#### GIVEN INFORMATION:
• • •
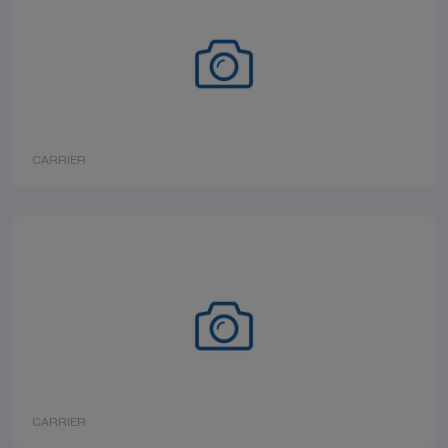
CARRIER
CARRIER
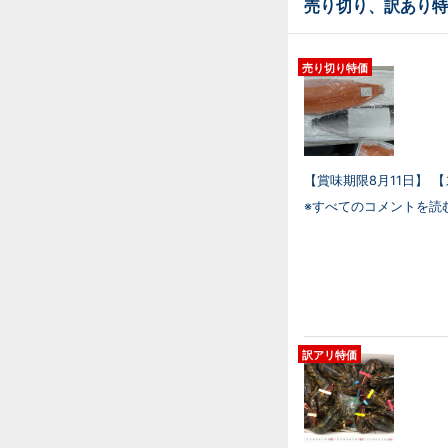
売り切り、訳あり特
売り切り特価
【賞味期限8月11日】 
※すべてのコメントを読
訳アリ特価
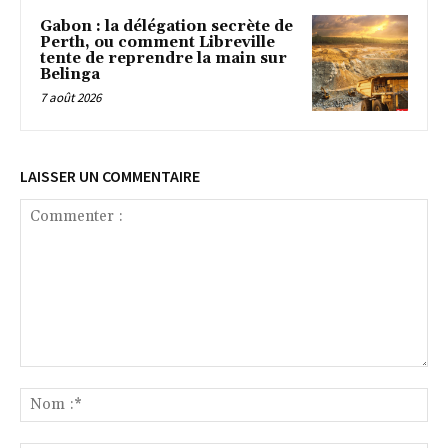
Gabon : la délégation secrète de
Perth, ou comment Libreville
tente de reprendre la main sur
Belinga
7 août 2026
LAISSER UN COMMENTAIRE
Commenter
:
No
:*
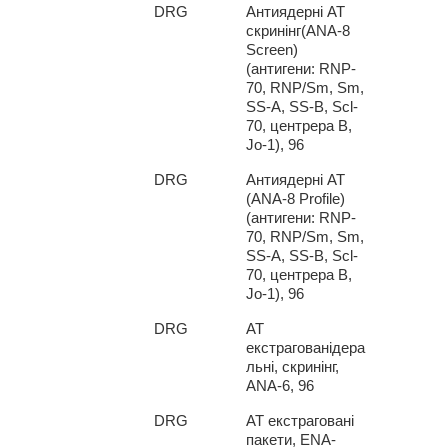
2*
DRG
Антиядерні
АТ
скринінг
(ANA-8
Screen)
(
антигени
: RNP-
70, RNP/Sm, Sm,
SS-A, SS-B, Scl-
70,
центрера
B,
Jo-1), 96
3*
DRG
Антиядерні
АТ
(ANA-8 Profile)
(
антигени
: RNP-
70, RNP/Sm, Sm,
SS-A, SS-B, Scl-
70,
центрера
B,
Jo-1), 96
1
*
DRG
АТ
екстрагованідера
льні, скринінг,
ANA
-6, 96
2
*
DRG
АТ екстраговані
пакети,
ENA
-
• • •
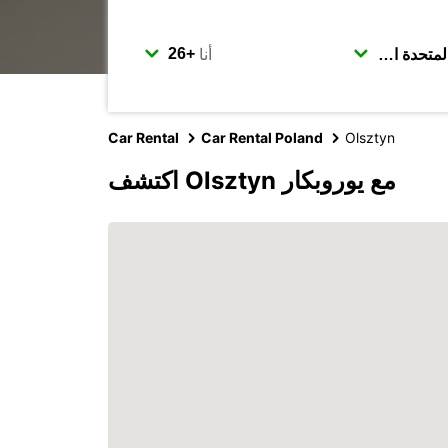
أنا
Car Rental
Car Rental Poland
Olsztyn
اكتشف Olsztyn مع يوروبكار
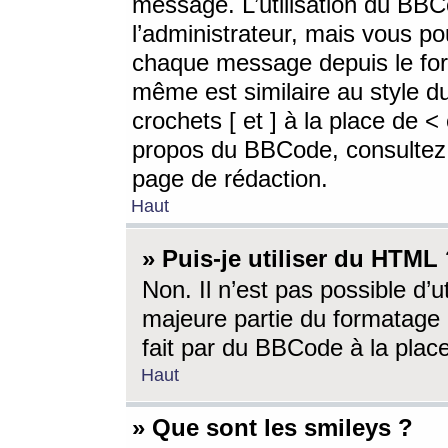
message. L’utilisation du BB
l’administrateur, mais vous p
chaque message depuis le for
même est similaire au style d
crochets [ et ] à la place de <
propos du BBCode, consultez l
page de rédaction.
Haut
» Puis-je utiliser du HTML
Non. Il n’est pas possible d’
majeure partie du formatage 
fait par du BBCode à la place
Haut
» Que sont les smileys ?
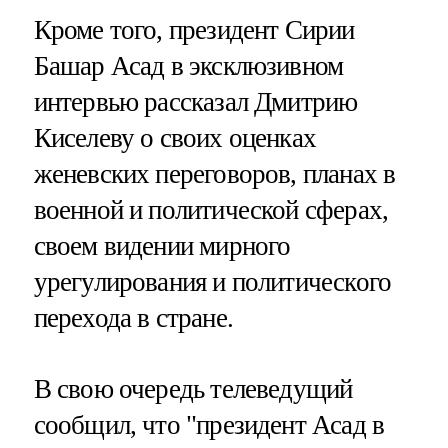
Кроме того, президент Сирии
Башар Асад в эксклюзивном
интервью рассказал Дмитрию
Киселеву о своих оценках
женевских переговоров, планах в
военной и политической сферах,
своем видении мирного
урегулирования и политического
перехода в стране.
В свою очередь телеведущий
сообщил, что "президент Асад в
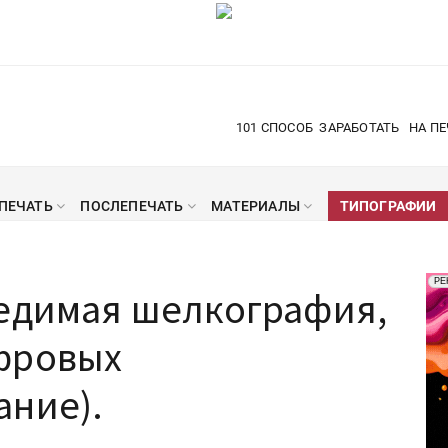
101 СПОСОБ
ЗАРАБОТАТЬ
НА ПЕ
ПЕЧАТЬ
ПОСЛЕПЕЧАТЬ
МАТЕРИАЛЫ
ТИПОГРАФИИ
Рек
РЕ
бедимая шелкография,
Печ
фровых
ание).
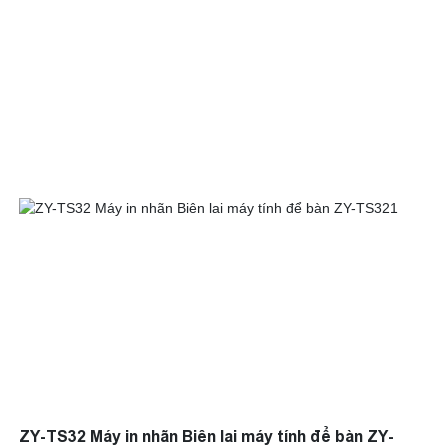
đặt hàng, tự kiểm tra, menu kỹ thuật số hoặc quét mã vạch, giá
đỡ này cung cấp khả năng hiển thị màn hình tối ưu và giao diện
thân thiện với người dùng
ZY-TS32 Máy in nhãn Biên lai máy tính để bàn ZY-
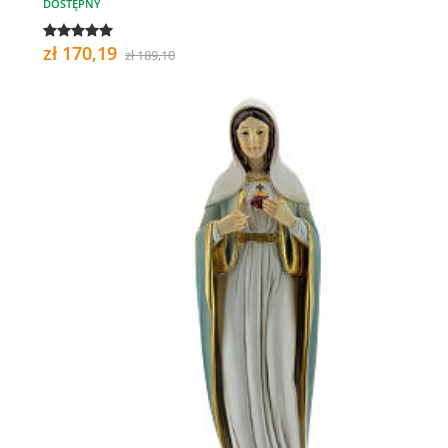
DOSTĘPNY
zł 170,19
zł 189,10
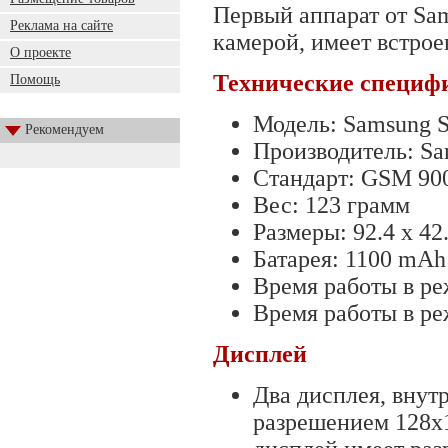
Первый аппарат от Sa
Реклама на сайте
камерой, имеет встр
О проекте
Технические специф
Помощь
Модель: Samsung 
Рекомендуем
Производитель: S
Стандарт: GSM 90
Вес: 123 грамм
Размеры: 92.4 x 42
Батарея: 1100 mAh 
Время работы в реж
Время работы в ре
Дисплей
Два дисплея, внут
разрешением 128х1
• • •
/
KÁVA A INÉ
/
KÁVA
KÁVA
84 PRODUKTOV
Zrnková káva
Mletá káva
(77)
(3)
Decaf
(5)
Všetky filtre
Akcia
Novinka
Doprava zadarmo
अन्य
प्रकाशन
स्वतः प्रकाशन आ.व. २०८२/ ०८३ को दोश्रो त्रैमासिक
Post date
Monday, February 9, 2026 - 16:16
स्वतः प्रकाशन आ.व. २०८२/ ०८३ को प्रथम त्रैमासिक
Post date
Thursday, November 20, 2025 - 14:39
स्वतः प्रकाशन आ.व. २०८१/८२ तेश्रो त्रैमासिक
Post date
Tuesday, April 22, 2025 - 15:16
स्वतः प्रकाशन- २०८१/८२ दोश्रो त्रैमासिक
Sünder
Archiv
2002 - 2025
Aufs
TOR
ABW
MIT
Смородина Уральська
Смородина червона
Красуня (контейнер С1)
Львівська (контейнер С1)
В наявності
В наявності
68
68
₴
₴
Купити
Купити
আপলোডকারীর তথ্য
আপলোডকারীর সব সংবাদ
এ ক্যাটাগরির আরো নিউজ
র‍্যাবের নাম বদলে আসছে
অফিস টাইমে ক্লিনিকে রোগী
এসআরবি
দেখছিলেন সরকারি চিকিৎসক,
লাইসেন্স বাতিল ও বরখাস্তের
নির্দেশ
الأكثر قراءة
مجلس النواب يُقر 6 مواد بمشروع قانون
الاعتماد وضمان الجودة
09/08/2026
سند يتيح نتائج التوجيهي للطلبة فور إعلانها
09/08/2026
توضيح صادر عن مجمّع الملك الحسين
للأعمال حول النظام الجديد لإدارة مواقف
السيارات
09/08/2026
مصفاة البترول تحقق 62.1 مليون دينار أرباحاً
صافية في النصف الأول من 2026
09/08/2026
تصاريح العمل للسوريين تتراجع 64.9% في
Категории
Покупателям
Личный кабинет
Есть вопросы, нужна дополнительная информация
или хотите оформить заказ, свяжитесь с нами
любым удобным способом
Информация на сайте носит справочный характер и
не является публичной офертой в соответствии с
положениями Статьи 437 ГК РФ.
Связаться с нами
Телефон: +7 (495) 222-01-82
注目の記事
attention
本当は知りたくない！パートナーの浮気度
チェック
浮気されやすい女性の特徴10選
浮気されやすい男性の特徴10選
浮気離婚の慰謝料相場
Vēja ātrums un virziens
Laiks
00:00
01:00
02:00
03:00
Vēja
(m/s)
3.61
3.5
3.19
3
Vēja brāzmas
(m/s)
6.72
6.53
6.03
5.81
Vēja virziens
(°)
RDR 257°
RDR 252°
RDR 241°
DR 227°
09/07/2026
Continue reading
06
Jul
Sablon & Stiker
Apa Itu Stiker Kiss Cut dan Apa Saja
• • •
#### TASK GOAL:
Your answer should consist solely of the lines above from the line with "Стандарт: GSM 90" to the line with "разрешением 128х1", both included, reproduced exactly.

#### WRITTEN RESPONSE:
Стандарт: GSM 90
Вес: 123 грамм
Размеры: 92.4 x 42
Батарея: 1100 mAh 
Время работы в реж
Время работы в ре
Дисплей
Два дисплея, внут
разрешением 128х1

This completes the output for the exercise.